In forming iAF1260, we incorporated thermodynamic information to provide another means of assessing reaction reversibility beyond what is stated in the primary literature and assignments made using general heuristic rules. This process, termed thermodynamic consistency analysis, utilized flux variability analysis (Mahadevan and Schilling, 2003) under 174 different carbon source conditions to identify reactions that operated in a thermodynamically infeasible direction during near optimal growth. Specific examples are presented that describe how thermodynamically inconsistent reactions were altered for inclusion in iAF1260. Additionally, this analysis facilitated the further classification of reactions as essential, substitutable or blocked. Interestingly, a large number of the reactions in the reconstruction behaved uniformly regardless of the carbon source being utilized. Once reactions that operated in thermodynamically infeasible directions according to the flux variability analysis were identified and adjusted to remove all thermodynamic inconsistencies, we examined calculated ΔrG values and further adjusted reactions to be consistent with those we predicted to be irreversible with high likelihood.

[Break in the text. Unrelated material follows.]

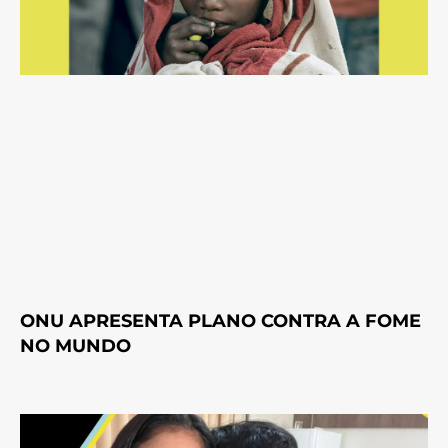
ONU APRESENTA PLANO CONTRA A FOME
NO MUNDO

To demonstrate how iAF1260 can be used as context for biological content, we analyzed two high-throughput data types: growth phenotype (http://www.biolog.com) and gene essentiality (Figure 5) (Baba et al, 2006; Joyce et al, 2006) data for E. coli. To do this, we utilized FBA to screen carbon, nitrogen, phosphorus and sulfur sources that could support simulated growth, and also computationally determined the essential ORFs for growth under glucose aerobic conditions. We compared our predictions to the high-throughput data sets and outlined the level or agreement between computational and experimental results. Whereas the agreements validate the content of the reconstruction and modeling methods (an overall agreement of 76% for growth phenotype and 92% for gene essentiality predictions), the disagreements provide area for further investigation (included in the Supplementary Data). For the growth phenotypes, disagreements indicate possible areas where there are either errors in the reconstruction, where regulation limits the utilization of pathways needed for growth, and/or point to areas where further biochemical characterization is needed (targeted areas for biological discovery). Disagreements in gene essentiality data point to specific areas where additional intracellular and transport reactions can be examined to rectify the disagreements or identify a current limitation of the reconstruction and modeling methods (e.g., transcription and translation processes are not currently incorporated in the modeling scheme).

Finally, future directions for improvement of the metabolic reconstruction of E. coli are discussed, and as the field of systems biology expands, it is expected that iAF1260 will serve as a key component for the study of E. coli and related organisms by providing a comprehensive picture of cellular metabolism.